True confession: I was venting, maybe even railing, yesterday during the time I had set aside to be still and try to connect with God. Due to some unfortunate and protracted circumstances, I feel backed against a concrete wall with no visible form of egress. And I’ve been in this position for too many months to count.
As I was detailing my complaints and the impossibility of the situation to God, I lofted a simple question in his general direction, “What do you want me to do?” God’s response? “Forgive them.” (For those of you who don’t buy the possibility of connecting to God in this way, I realize that sharing this dialogue may damage my credibility. Hold off on coming to any negative conclusions until you read through to the end. Then, feel free.)
In the gospel of Matthew, Peter inquires of Jesus, “How many times shall I forgive my brother or sister when they sin against me? Seven time?” I’m certain that Peter assumed others would find him quite magnanimous for his suggestion. Jesus multiplies Peter’s figure by 70. A shocking number given its application.
My husband and I have been married for more than 20 years now. I don’t think we would have lasted more than two if we did not admit our mistakes and forgive each other. We tend to be quick to do so, fully understanding that delays potentially widen the chasm between us.

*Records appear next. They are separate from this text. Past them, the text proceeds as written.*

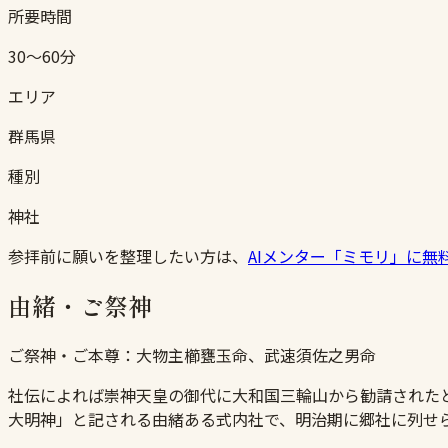
所要時間
30〜60分
エリア
群馬県
種別
神社
参拝前に願いを整理したい方は、
AIメンター「ミモリ」に無
由緒・ご祭神
ご祭神・ご本尊：
大物主櫛甕玉命、武速須佐之男命
社伝によれば崇神天皇の御代に大和国三輪山から勧請されたと
大明神」と記される由緒ある式内社で、明治期に郷社に列せ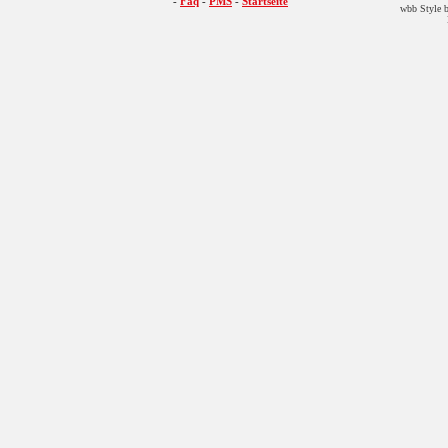
-
Faq
-
PMS
-
Startseite
wbb Style b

Over the course of these 20+ years, we have probably each wronged and forgiven one another at least 490 times.
It’s really not that remarkable because we always (well mostly always) admit when we have failed one another and ask each other for the gift of forgiveness. Given the current mess, I find myself wondering, did Jesus leave any loopholes for situations where the one who wrongs me fails to see or admit their mistakes?
The process of forgiving someone does not deny that an offense was perpetrated, even though that’s how modernity most often views it. Many years ago, I had an assignment to photograph a top executive. His assistant repeatedly communicated, “You will only have 15 minutes with him. You have to be completely ready when he walks in the door.” Being the obedient type, I was ready and promptly waited for more than an hour. He waltzed in and breezily said, “Sorry for being late.”
Normally, when we find ourselves in such predicaments, we try to make the offender feel better by saying, “That’s OK,” even though normally it isn’t OK. Since he had inconvenienced me, I sincerely responded, “I forgive you.” Dead silence. Then he narrowed his eyes and nearly hissed, “Who gave you the power to forgive me?” I balked. Was he inviting a theological debate or asking a rhetorical question? I ventured in and humbly explained that I believed Jesus gives us authority to extend forgiveness when someone hurts or wounds us. And then I apologized if my beliefs offended him – he was Jewish after all. He softened and miraculously, the shoot went well.
By dropping the charges against those who have sinned against us, we are not excusing their actions, minimizing the damages, or as many fear, opening ourselves up to further mistreatment. We actually go on the offensive, spiritually speaking, when we choose to cancel the offender’s debt particularly when the other refuses to see that their actions or words have stung, or in some cases, drawn blood.
Un-forgiveness is like a land mine. The anger, frustration, hurt, and confusion all serve as explosives packed tightly together with a short fuse. One false move and we all blow. (It’s messy but does have moments of carnal satisfaction!) I’m not proud to admit that I sometimes find excuses for not forgiving. I feel somehow justified because, after all, THEY wronged me! Jesus doesn’t seem to share my perspective. In his economy, holding onto wrongs ultimately leads to death via bitterness, health issues1, and fractured relationships. Not great options.
Conversely, forgiveness disarms the mines. Forgiveness lifts us above the fray and permits us to gain objectivity and sometimes, even empathy for the one who has wounded us. In light of this, I would be a fool to resist God’s directive. Perhaps the suggestion to forgive was his way of dropping a ladder over the concrete walls that have become my prison. Though it would be infinitely more satisfying to have the ones who wounded me at the top of the wall, extending their hands to help me over, I can’t wait for them. Hand over hand, I’m climbing out.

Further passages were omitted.